Mr. Shirvaikar: I like Accenture; we rate it a "buy." As you know, it is an IT services company, and such companies tend to be late cyclical. So when we upgraded late last year, one of the factors we considered was that the volume of demand for Accenture services would gradually improve over the course of the year. So we have gone a couple of quarters, we have seen sequential improvement. Over the next couple of quarters, we would expect to see that continue. We would also look for positive commentary on the consulting front with regards to their bookings. A partial offset to that is that the strength of the dollar versus the euro and the British pound hurts reported growth. So that could offset some of the benefits of the fundamentals improving. But in spite of that, if you combine the improving fundamentals in terms of higher volumes, modest margin improvement, their solid balance sheet and cash flow, tendency to return cash to shareholders and valuation, it makes a pretty good case to own the stock.

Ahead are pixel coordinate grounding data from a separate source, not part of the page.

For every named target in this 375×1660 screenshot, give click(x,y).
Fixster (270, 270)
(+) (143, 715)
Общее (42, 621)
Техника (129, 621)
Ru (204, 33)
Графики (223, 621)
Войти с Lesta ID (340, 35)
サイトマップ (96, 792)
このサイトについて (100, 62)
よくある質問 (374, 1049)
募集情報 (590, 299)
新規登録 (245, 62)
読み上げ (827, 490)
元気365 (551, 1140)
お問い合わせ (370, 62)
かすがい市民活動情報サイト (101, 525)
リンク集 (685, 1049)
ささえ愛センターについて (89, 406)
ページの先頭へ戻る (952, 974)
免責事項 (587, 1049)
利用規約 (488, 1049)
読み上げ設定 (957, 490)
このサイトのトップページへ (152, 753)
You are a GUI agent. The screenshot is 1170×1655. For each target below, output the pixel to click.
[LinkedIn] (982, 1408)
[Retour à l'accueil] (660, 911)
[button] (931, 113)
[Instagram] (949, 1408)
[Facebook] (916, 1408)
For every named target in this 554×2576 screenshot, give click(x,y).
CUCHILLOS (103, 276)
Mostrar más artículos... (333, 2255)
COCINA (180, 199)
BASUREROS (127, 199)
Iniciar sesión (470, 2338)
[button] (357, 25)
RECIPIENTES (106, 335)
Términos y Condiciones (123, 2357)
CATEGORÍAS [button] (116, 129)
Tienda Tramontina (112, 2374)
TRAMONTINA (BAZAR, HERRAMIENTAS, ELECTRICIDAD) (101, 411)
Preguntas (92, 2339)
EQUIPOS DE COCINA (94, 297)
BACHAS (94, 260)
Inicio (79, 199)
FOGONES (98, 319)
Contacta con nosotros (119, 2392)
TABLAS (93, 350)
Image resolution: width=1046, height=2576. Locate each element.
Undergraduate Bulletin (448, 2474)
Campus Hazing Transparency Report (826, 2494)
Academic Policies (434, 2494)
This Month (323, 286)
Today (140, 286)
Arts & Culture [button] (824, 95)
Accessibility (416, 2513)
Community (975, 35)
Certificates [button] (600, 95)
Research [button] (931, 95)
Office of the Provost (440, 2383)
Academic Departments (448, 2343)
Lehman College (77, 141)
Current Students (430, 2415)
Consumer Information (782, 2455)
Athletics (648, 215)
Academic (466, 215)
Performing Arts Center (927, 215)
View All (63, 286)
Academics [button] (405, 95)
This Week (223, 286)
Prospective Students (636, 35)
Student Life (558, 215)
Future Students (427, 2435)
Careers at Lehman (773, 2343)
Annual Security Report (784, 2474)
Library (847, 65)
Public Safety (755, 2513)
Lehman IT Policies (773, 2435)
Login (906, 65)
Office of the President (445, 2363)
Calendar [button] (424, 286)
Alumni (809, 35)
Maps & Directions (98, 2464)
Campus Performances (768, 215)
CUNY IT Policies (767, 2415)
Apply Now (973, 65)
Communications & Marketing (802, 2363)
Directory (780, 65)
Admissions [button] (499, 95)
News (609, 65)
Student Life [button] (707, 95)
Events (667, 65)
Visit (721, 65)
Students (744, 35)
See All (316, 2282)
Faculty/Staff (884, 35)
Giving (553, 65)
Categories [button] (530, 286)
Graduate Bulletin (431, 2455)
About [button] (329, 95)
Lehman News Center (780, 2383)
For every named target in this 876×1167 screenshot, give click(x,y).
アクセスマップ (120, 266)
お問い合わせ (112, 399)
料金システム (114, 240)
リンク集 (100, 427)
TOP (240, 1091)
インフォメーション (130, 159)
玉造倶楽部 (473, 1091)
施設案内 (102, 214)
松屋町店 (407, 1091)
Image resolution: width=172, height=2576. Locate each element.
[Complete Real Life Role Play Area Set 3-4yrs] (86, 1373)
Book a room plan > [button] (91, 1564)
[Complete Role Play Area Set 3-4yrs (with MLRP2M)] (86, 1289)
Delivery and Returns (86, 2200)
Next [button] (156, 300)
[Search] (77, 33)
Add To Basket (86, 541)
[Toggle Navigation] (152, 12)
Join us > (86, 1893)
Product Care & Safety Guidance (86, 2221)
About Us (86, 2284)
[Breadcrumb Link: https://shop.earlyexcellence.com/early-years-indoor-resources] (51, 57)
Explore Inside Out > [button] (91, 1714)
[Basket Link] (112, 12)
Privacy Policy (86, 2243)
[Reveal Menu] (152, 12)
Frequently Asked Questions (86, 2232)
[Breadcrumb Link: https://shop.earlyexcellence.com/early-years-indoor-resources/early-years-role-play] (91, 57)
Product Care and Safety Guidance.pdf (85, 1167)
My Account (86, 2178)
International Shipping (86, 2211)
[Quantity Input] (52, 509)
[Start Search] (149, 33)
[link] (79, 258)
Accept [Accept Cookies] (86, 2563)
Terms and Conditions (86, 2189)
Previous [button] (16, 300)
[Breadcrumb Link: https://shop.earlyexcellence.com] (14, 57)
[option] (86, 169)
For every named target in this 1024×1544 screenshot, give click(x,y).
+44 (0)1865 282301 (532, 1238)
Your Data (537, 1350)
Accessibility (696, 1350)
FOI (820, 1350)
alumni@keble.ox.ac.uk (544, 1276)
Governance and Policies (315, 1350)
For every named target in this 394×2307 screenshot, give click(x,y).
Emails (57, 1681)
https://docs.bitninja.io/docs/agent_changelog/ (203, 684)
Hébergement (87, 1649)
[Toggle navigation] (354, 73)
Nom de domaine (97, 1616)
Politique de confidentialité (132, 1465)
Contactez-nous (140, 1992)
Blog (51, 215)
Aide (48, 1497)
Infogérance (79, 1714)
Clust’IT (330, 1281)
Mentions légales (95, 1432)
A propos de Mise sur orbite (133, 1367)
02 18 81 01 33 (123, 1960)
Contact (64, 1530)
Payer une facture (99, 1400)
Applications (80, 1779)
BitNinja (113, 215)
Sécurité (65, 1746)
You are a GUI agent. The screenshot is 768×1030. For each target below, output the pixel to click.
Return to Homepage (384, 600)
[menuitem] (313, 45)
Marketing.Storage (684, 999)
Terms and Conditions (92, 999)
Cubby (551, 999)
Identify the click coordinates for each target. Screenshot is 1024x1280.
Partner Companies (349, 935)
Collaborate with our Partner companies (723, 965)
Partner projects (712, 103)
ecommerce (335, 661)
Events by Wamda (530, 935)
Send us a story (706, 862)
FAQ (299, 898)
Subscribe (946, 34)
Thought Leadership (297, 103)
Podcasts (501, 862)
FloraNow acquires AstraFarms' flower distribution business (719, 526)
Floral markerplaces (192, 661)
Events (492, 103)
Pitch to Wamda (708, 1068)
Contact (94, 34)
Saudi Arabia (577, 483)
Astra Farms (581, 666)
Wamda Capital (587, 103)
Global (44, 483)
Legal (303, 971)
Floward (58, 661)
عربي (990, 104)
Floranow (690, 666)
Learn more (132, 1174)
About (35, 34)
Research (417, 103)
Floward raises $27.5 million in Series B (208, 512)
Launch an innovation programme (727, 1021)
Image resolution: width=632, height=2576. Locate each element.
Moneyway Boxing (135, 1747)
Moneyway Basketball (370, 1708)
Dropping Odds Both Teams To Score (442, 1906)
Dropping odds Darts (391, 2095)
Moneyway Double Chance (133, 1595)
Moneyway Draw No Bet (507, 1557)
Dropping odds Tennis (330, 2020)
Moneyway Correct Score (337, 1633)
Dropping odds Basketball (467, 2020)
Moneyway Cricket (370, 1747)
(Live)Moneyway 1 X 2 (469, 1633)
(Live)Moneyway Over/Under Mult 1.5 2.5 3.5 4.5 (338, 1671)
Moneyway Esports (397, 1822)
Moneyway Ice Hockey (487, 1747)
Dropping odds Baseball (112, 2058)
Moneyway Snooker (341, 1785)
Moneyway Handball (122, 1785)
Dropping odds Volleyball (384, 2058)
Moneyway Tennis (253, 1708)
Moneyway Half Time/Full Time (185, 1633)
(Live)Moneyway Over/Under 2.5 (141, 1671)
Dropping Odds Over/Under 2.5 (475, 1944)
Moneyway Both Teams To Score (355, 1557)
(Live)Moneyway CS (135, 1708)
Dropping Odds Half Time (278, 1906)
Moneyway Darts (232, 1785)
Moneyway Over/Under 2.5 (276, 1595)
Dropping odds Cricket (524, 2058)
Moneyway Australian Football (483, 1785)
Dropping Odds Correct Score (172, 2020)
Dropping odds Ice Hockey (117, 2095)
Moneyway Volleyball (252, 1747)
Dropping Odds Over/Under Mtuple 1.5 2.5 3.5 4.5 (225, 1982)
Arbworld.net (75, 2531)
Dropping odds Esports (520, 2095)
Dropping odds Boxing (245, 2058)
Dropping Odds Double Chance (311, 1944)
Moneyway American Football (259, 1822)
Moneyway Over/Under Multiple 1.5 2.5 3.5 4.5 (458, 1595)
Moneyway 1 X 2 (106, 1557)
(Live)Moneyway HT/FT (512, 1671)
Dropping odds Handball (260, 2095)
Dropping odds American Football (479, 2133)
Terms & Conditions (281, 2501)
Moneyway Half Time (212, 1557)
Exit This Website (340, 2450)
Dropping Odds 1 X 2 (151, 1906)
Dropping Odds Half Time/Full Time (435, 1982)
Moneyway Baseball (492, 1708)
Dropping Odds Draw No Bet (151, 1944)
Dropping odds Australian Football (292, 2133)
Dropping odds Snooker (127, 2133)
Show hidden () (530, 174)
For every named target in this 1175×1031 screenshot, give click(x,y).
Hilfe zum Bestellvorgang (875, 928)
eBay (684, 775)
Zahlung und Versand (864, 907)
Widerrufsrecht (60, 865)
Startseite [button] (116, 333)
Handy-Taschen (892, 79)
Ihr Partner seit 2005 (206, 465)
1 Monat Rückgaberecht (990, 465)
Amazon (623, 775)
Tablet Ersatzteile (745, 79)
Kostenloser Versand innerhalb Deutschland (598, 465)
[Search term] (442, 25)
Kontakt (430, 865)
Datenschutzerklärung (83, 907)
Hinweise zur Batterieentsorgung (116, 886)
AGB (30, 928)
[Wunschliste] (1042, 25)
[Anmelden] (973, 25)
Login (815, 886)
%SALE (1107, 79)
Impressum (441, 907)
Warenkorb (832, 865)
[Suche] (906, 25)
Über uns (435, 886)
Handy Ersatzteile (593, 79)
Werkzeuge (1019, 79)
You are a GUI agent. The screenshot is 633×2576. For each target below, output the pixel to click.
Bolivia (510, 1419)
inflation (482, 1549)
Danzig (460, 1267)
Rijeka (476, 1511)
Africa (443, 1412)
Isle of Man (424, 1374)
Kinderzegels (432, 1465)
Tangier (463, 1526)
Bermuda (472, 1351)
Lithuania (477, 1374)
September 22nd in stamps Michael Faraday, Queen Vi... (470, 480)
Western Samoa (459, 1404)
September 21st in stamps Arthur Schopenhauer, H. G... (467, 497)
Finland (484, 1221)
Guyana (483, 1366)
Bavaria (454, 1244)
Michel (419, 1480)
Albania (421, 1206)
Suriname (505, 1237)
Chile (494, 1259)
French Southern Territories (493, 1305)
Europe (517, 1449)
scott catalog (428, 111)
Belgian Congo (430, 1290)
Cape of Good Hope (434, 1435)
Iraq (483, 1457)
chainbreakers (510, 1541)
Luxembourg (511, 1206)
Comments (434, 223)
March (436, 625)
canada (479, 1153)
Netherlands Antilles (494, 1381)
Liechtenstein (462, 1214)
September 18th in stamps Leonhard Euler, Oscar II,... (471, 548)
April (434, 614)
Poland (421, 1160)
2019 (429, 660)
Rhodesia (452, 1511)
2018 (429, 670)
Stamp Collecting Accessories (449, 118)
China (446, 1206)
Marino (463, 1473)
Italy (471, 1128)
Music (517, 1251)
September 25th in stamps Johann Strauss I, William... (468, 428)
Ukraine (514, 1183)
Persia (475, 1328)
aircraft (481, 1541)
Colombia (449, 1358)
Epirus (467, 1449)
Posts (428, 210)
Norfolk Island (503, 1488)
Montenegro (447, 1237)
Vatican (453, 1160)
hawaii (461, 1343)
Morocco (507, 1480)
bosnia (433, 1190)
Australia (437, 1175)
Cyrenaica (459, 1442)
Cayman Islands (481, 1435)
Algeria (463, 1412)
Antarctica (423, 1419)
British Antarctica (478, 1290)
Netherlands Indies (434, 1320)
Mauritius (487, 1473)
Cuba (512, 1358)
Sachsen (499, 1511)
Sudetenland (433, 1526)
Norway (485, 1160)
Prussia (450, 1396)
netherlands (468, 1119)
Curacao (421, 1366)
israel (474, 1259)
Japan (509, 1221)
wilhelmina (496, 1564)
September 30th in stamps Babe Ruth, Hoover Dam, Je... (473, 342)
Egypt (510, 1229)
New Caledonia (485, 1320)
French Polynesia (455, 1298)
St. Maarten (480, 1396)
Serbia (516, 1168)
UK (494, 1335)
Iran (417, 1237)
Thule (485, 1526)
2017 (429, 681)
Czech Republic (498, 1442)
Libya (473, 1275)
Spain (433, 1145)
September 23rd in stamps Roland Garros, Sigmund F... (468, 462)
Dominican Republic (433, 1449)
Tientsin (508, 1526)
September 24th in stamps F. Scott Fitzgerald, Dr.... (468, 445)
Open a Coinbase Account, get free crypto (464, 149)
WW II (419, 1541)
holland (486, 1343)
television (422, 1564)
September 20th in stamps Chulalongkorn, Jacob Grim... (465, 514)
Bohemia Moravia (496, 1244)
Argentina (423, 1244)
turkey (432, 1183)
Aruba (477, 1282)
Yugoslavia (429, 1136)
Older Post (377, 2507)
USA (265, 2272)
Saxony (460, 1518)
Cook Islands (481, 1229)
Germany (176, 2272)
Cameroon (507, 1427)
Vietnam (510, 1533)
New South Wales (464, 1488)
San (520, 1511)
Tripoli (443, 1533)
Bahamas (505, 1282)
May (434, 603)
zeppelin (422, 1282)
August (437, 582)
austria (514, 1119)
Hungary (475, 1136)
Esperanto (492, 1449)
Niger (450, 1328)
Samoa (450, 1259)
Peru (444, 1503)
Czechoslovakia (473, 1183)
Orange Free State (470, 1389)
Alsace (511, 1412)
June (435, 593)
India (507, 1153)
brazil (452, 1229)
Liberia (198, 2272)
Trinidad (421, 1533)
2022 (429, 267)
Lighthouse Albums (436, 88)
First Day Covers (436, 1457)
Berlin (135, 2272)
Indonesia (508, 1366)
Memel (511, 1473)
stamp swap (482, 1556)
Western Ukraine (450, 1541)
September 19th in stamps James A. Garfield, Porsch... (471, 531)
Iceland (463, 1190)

TWST: Would you speak to the threat that offshoring poses to Accenture?
Mr. Shirvaikar: Coming out of the last downturn, the offshoring of services was a threat. One of the good things that Accenture has done over time is that they have developed their offshore capabilities to a large extent. Today when clients have a need to perform work in a lower-cost location, they can do it as well as an India-based company. So I view them very much like an Indian offshore company because they have a similar cost structure in India and they have similar billing rates for most of their services. From that standpoint, we believe that the growth of Accenture's Indian workforce is a positive. Well-run Indian companies tend to have higher margins than traditional IT services, companies in the U.S. and Europe. And as Accenture builds its lower-cost infrastructure, it should help lift gross margins over time towards the levels that offshore companies have displayed over time. Now one of the risks that does come up is the potential for revenue cannibalization. This has been a modest impact over time - nothing serious - because a lot of the work that Accenture does in India is work that it didn't do before - applications outsourcing, remote infrastructure management, BPO, things of that nature. It's not as though they have a very significant amount of development work that gets cannibalized. In the context of the multiyear period over which the transition occurs and the specific mix of how Accenture provides services, we do not think it is a massive impact.